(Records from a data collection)

....

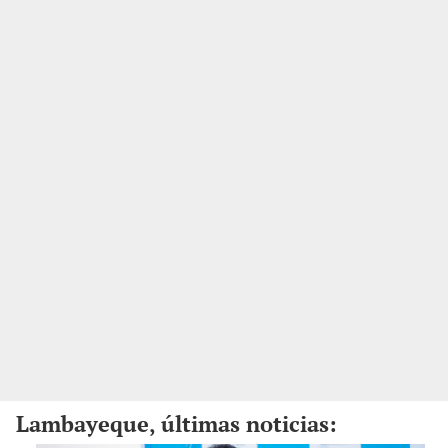
Lambayeque, últimas noticias:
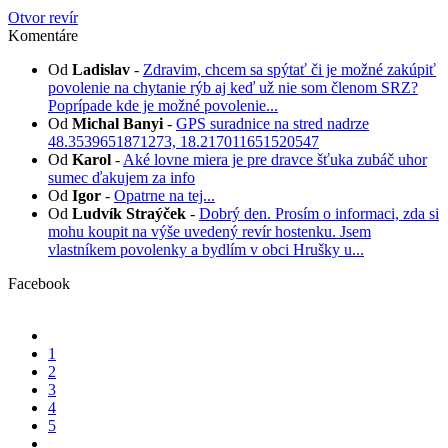
Otvor revír
Komentáre
Od
Ladislav
-
Zdravim, chcem sa spýtať či je možné zakúpiť
povolenie na chytanie rýb aj keď už nie som členom SRZ?
Poprípade kde je možné povolenie...
Od
Michal Banyi
-
GPS suradnice na stred nadrze
48.3539651871273, 18.217011651520547
Od
Karol
-
Aké lovne miera je pre dravce šťuka zubáč uhor
sumec ďakujem za info
Od
Igor
-
Opatrne na tej...
Od
Ludvík Straýček
-
Dobrý den. Prosím o informaci, zda si
mohu koupit na výše uvedený revír hostenku. Jsem
vlastníkem povolenky a bydlím v obci Hrušky u...
Facebook
1
2
3
4
5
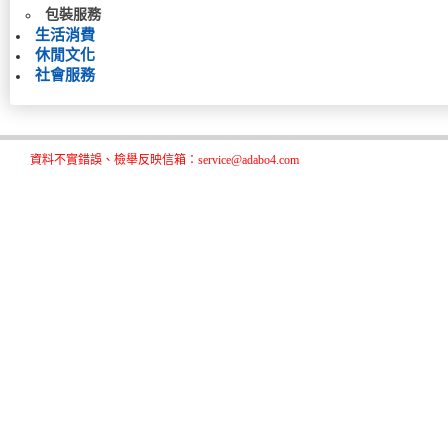
包裝服務
生活消費
休閒文化
社會服務
資料不實錯誤、檢舉反映信箱：service@adabo4.com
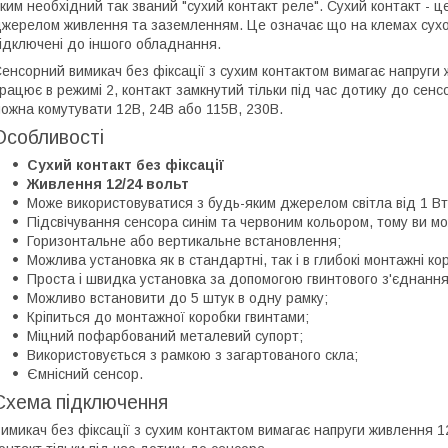
ким необхідний так званий "сухий контакт реле". Сухий контакт - ц
жерелом живлення та заземленням. Це означає що на клемах сухог
ідключені до іншого обладнання.
енсорний вимикач без фіксації з сухим контактом вимагає напруги 
рацює в режимі 2, контакт замкнутий тільки під час дотику до сен
ожна комутувати 12В, 24В або 115В, 230В.
Особливості
Сухий контакт без фіксації
Живлення 12/24 вольт
Може використовуватися з будь-яким джерелом світла від 1 Вт
Підсвічування сенсора синім та червоним кольором, тому ви мо
Горизонтальне або вертикальне встановлення;
Можлива установка як в стандартні, так і в глибокі монтажні ко
Проста і швидка установка за допомогою гвинтового з'єднання
Можливо встановити до 5 штук в одну рамку;
Кріпиться до монтажної коробки гвинтами;
Міцний пофарбований металевий супорт;
Використовується з рамкою з загартованого скла;
Ємнісний сенсор.
Схема підключення
имикач без фіксації з сухим контактом вимагає напруги живлення 1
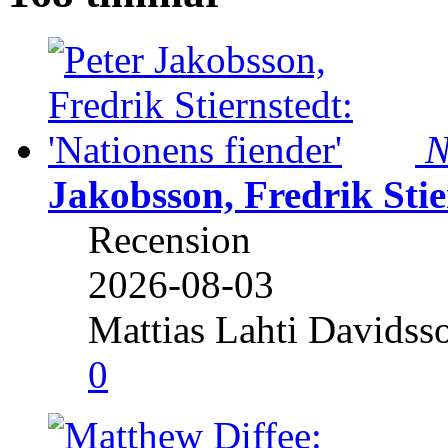
N
Jakobsson, Fredrik Stie
Recension
2026-08-03
Mattias Lahti Davidss
0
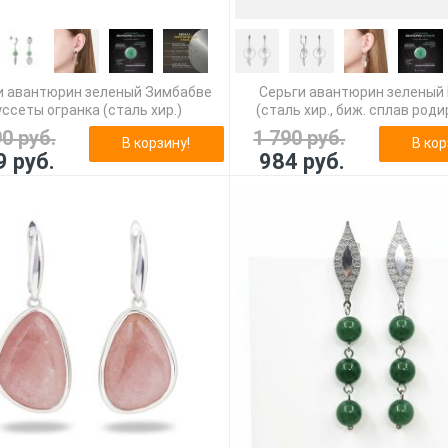
и авантюрин зеленый Зимбабве
Серьги авантюрин зеленый
уссеты огранка (сталь хир.)
(сталь хир., биж. сплав родир
90 руб.
1 790 руб.
В корзину!
В кор
9 руб.
984 руб.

....

* **WHAT TO DO**: Although the records above contain pictures, the copy must not; set down exactly the lines from the one with "vlastníkem povolenky a" up to and including the one with "ідключені до іншого обладнання.".

* **RESPONSE**:
vlastníkem povolenky a bydlím v obci Hrušky u...
Facebook
1
2
3
4
5
包裝服務
生活消費
休閒文化
社會服務
資料不實錯誤、檢舉反映信箱：service@adabo4.com
ким необхідний так званий "сухий контакт реле". Сухий контакт - ц
жерелом живлення та заземленням. Це означає що на клемах сухог
ідключені до іншого обладнання.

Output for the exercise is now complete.